“It’s not over. It’s beginning.”

At least this is what I will tell her when she sighs about something ending. The kindergarten school-year, say, coming to a close.

“But it’s all so over…” She will moan. Small hand in mine. Walking away from the building I will walk her to each day.

I will smile. I will shake my head. And then I will tell her how it will be.

“At first — today, maybe — you will be sad. Because it will be over. But then — tomorrow — there will be a summer, and it will be lovely and warm and full of bright night stars. And you will laugh and run and play for a long, long time. And then, just when it is ending and you think you might be getting a tiny bit sad about the popsicles and the mown grass and the sprinklers all going away — that thing you once missed will come right back.”

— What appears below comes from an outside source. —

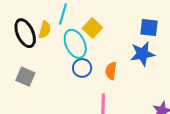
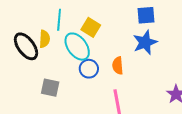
gray square: (25, 77) -> (50, 88), moved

“It will come back?” She will say, not quite believing.

“Of course,” I will answer. “All the best things do. Sometimes not exactly as you think they will. Sometimes they come back looking at a bit different. A new hat, say, or a new teacher entirely, sometimes. But yes, they come back again. Always.”

And then we will keep walking, and my daughter will be happy with the ending of her beginning (or the beginning of her ending).

And as we walk, I will tell myself the same thing. Because I have seen it before and I will see it again and that day as in future days I will need to remind myself of what I know I know I know.

There will be that new beginning.

(And she will be my daughter. Someday.)